Research
Overview: Addressing Global Food Security
Feeding a growing global population will require major gains in crop productivity under increasingly constrained conditions. By 2050, food production must rise substantially despite declining arable land, increasing climate instability, and persistent disease pressure. In soybean (Glycine max), the soil-borne oomycete Phytophthora sojae remains a major threat, causing stem and root rot and contributing to substantial annual yield losses.
Our research program addresses this challenge by integrating Artificial Intelligence, Functional Genomics, and Microbiology. We aim to build predictive models of how crops interact with pathogens, the soil environment, and the surrounding microbiome to support more resilient and sustainable agriculture.
Research Vision: Decoding Plant Complexity through AI
We study the regulatory logic of plant systems by combining experimental biology with modern computational modeling. Our goal is to transform complex, high-dimensional biological data into mechanistic insight that can guide crop improvement, disease management, and biological discovery.
We use deep learning, graph-based modeling, and multi-omics integration to identify the molecular programs that shape plant health, stress adaptation, and host-pathogen interactions.
Core Research Themes
Our research moves beyond descriptive biology toward causal and predictive understanding through tight integration of in silico modeling and in vivo validation.
1. AI-Driven Genomic Discovery
We develop computational approaches to decode the regulatory grammar of plant genomes.

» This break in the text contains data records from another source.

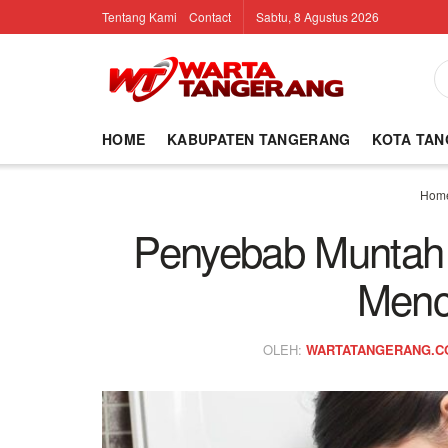
Tentang Kami
Contact
Sabtu, 8 Agustus 2026
HOME
KABUPATEN TANGERANG
KOTA TA
Hom
Penyebab Muntah 
Menc
OLEH:
WARTATANGERANG.C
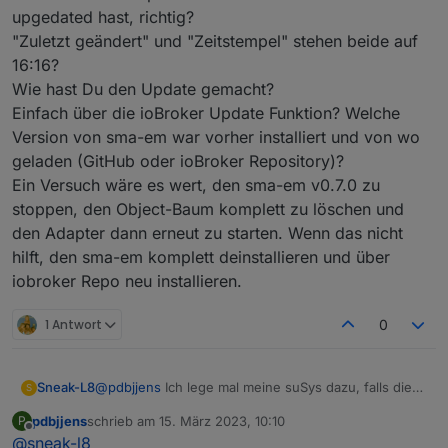
upgedated hast, richtig?
"Zuletzt geändert" und "Zeitstempel" stehen beide auf
16:16?
Wie hast Du den Update gemacht?
Einfach über die ioBroker Update Funktion? Welche
Version von sma-em war vorher installiert und von wo
geladen (GitHub oder ioBroker Repository)?
Ein Versuch wäre es wert, den sma-em v0.7.0 zu
stoppen, den Object-Baum komplett zu löschen und
den Adapter dann erneut zu starten. Wenn das nicht
hilft, den sma-em komplett deinstallieren und über
iobroker Repo neu installieren.
1 Antwort
0
Sneak-L8
@
pdbjjens
Ich lege mal meine suSys dazu, falls die
S
von Hilfe sind. Möchte noch etwas warten, bis ich
pdbjjens
schrieb am
15. März 2023, 10:10
P
die neue Version nehme:
zuletzt editiert von
Offline
@
sneak-l8
Energy-Meter: 349 (Version 2.0.16.R)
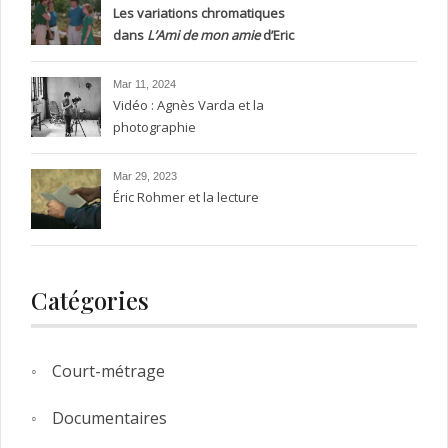
Les variations chromatiques
dans
L’Ami de mon amie
d’Eric
Rohmer, entre silence et
transparence.
Mar 11, 2024
Vidéo : Agnès Varda et la
photographie
Mar 29, 2023
Éric Rohmer et la lecture
Catégories
Court-métrage
Documentaires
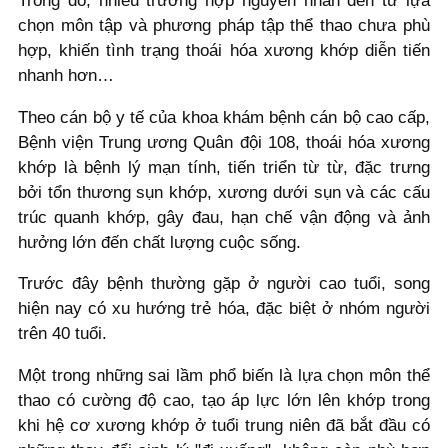
Trong đó, nhiều trường hợp nguyên nhân đến từ lựa
chọn môn tập và phương pháp tập thể thao chưa phù
hợp, khiến tình trạng thoái hóa xương khớp diễn tiến
nhanh hơn…
Theo cán bộ y tế của khoa khám bệnh cán bộ cao cấp,
Bệnh viện Trung ương Quân đội 108, thoái hóa xương
khớp là bệnh lý mạn tính, tiến triển từ từ, đặc trưng
bởi tổn thương sụn khớp, xương dưới sụn và các cấu
trúc quanh khớp, gây đau, hạn chế vận động và ảnh
hưởng lớn đến chất lượng cuộc sống.
Trước đây bệnh thường gặp ở người cao tuổi, song
hiện nay có xu hướng trẻ hóa, đặc biệt ở nhóm người
trên 40 tuổi.
Một trong những sai lầm phổ biến là lựa chọn môn thể
thao có cường độ cao, tạo áp lực lớn lên khớp trong
khi hệ cơ xương khớp ở tuổi trung niên đã bắt đầu có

By applying transformer-based architectures and foundation models to genomic and epigenomic data, we identify sequence features and latent patterns associated with gene regulation, stress responses, and adaptive traits.
This work enables us to prioritize candidate regulators and uncover the molecular logic underlying plant resilience.

Figure 1. Conceptual overview of the Soy-AI framework, in which genomic sequence is encoded by a foundation model to identify regulatory features, defense hubs, and candidate stress-response regulators.
2. Systems Biology of the Rhizosphere
We investigate the tripartite interaction between the host plant, soil-borne pathogens, and the surrounding microbial community. By integrating transcriptomic, epigenomic, and metagenomic data, we examine the molecular and ecological processes that shape disease outcomes at the root-soil interface.
We use computational pipelines to reconstruct gene regulatory networks (GRNs) and infer how beneficial microbes may suppress disease, stabilize host responses, and promote plant health.

Figure 2. Tripartite interactions in the rhizosphere: soybean roots, beneficial microbes, and soil-borne pathogens collectively shape disease outcome under field stress.
3. Multi-Omics Network Inference
A major focus of the lab is integrating multiple biological layers into unified predictive models. We use graph-based learning and network inference to connect host transcriptional responses, chromatin state, and microbiome variation into interpretable regulatory frameworks.
These models help us identify molecular hubs, cross-talk pathways, and candidate regulators that are most likely to govern plant immunity and stress adaptation.

Figure 3. Multi-omics graph modeling integrates transcriptomic, epigenomic, and microbiome signals to reconstruct regulatory networks and identify candidate hubs for plant immunity.
4. Translational Bioinformatics for Sustainability
Our long-term goal is to translate computational insight into practical strategies for crop protection and sustainable agriculture. By understanding the molecular basis of host-pathogen co-evolution and microbiome-mediated resilience, we aim to support:
- more durable genetic resistance
- improved bio-based disease management
- reduced dependence on chemical inputs
- more precise and data-driven agricultural decision-making
This translational perspective connects molecular discovery to field-level resilience.

Figure 4. Population growth, land constraints, and disease pressure motivate predictive approaches to crop resilience and sustainable production.
The CompBio Integration
Our research is defined by a tight feedback loop between computation and experimentation. We use computational models to generate high-confidence hypotheses, then test those hypotheses through molecular genetics, microbiology, and plant phenotyping.

Figure 5. Research workflow linking data collection, AI modeling, hypothesis generation, and experimental validation.
Scalable Computing
We build and maintain high-performance analysis pipelines using Python, R, and HPC environments to process large-scale sequencing and multi-omics datasets, including Nanopore and Illumina platforms.
AI-Ready Biology
We are committed to making complex biological systems machine-learnable. By structuring biological data for predictive modeling, we aim to accelerate discovery and build a foundation for the next generation of AI-enabled plant biology.